Active Lifestyle. Part 1

Thursday, October 11, 2012 12:25
Posted in category Health

Many health club professionals continue to use the same messages as they have for decades to promote physical activity to the public. But as the 1996 Surgeon General’s Report on Physical Activity and Health shows, these messages aren’t working. How, then, can health clubs develop more appropriate promotional messages to encourage sedentary people to engage in physical activity? Connecting the Surgeon General’s Report with theoretical frameworks may help people who are responsible for marketing active lifestyles to better understand the complexity of changing sedentary behavior and to develop more effective strategies to encourage physical activity.

Defining the problem

Past efforts. In the 1996 Surgeon General’s Report on Physical Activity and Health, Donna Shalala (the Secretary of Health and Human Services) provided a historical overview of the major promotional efforts made by the U.S. government to increase physical activity. According to the report, a national governmental effort in the 1950s encouraged young Americans to be physically active. In the 1970s, another national effort attempted to educate Americans about the cardiovascular benefits of vigorous activity. In the 1980s and 1990s, research began to suggest important links between a physically active lifestyle and good health.

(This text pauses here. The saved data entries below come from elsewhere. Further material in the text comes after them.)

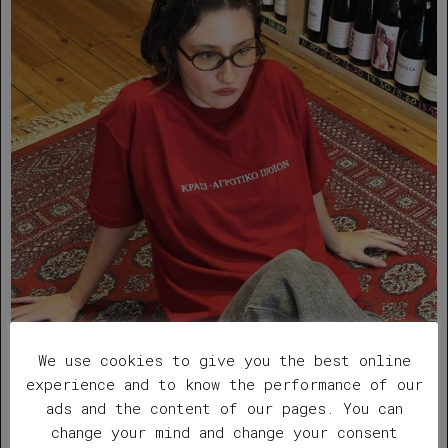
We use cookies to give you the best online
experience and to know the performance of our
”ΟΠΕΚΕΠΕ” red t-shirt
ads and the content of our pages. You can
change your mind and change your consent
Original
Current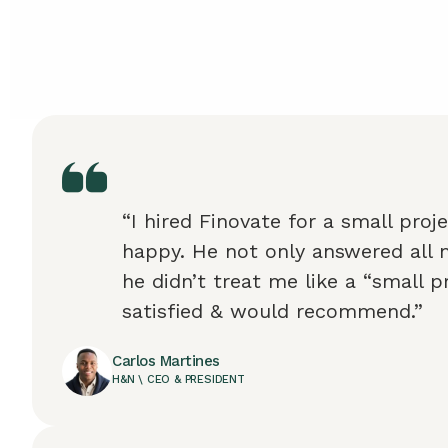
“I hired Finovate for a small proj
happy. He not only answered all 
he didn’t treat me like a “small pr
satisfied & would recommend.”
Carlos Martines
H&N \ CEO & PRESIDENT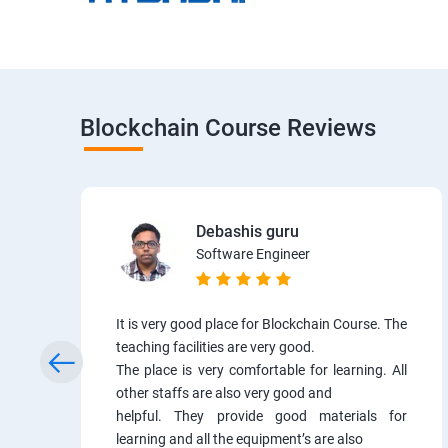
Blockchain Course Reviews
Debashis guru
Software Engineer
It is very good place for Blockchain Course. The
teaching facilities are very good.
The place is very comfortable for learning. All
other staffs are also very good and
helpful. They provide good materials for
learning and all the equipment’s are also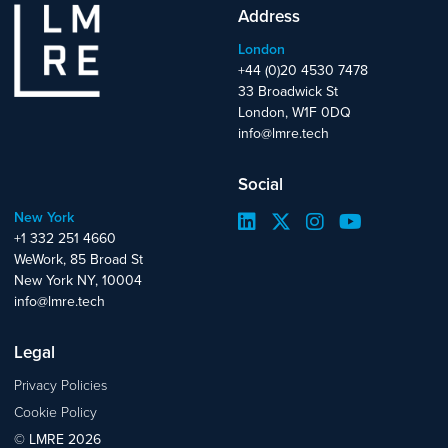
Address
London
+44 (0)20 4530 7478
33 Broadwick St
London, W1F 0DQ
info@lmre.tech
Social
New York
+1 332 251 4660
WeWork, 85 Broad St
New York NY, 10004
info@lmre.tech
Legal
Privacy Policies
Cookie Policy
© LMRE 2026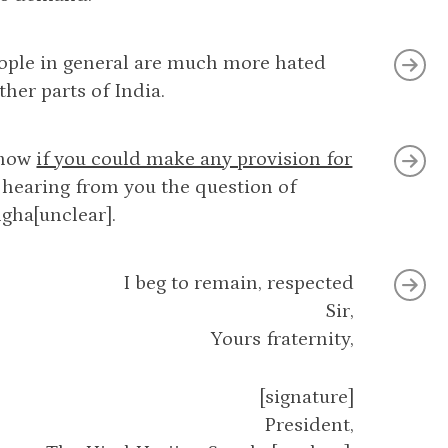
eople in general are much more hated
her parts of India.
know
if you could make any provision for
 hearing from you the question of
ngha[unclear].
I beg to remain, respected
Sir,
Yours fraternity,
[signature]
President,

During this time, the non-profit and for-profit sectors were undertaking their own campaigns. For example, the Sporting Goods Manufacturers Association (SGMA), the International Health, Racquet & Sportsclub Association (IHRSA), the American Council on Exercise (ACE), the International Dance and Exercise Association now (IDEA, the Health and Fitness Source), and the President’s Council on Physical Fitness and Sports (PSPFS) all worked to stimulate increased participation in sports and exercise.17,5,1,4,12 Thousands of sporting goods companies, such as Rollerblade, have also pursued aggressive marketing programs to promote the long-term growth of specific sports.16

The problem. A mere handful of active-lifestyle promotional efforts were undertaken. Yet, despite these efforts, the 1996 Surgeon General’s Report indicates that 60 percent of Americans are not regularly active. “Worse yet,” the report states, “25 percent of Americans are not active at all. For young people — the future of our country — physical activity declines dramatically during adolescence. These are dangerous trends. We need to turn them around quickly, for the health of our citizens and our country.”

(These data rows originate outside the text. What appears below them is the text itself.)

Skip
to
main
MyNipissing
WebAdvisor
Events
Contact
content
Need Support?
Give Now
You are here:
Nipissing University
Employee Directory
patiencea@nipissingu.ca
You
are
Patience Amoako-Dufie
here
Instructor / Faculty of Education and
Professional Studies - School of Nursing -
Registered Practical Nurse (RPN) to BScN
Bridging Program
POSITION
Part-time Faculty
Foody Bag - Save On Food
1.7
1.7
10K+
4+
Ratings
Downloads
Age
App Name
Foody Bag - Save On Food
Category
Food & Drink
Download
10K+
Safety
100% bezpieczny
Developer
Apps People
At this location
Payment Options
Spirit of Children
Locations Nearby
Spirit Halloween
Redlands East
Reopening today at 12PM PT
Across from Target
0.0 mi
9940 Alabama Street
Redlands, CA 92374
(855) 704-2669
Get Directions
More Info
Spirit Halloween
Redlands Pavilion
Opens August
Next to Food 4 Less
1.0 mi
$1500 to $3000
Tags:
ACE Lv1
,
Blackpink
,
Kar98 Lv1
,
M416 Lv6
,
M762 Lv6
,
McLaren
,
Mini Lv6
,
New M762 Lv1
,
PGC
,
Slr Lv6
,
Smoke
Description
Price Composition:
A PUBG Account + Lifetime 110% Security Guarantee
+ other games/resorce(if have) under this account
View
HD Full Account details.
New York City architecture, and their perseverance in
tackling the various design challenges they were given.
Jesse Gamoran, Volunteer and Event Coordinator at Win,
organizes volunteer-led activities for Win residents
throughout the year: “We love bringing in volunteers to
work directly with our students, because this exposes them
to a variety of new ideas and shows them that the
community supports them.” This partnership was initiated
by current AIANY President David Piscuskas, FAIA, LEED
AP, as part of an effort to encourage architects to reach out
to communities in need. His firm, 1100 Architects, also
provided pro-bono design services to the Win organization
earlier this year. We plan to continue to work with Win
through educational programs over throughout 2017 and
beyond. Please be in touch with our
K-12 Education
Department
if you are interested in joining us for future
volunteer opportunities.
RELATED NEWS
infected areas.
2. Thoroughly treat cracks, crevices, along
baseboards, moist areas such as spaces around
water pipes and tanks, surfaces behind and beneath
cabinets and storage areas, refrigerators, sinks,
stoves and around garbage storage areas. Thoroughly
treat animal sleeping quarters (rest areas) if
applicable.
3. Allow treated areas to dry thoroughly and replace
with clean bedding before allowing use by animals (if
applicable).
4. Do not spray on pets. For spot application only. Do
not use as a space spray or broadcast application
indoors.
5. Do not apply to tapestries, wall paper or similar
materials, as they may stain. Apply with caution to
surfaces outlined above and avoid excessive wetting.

So, what’s going on? After all of these promotional efforts, why do people not seem to care about being physically active? Did these organizations have ineffective marketing strategists? Did the companies not understand their product: the active lifestyle itself? Is active lifestyle behavior such a complex phenomenon that most people fail to understand it? Or, are researchers doing an inadequate job of sharing active-lifestyle marketing research and strategies to active-lifestyle providers and promoters?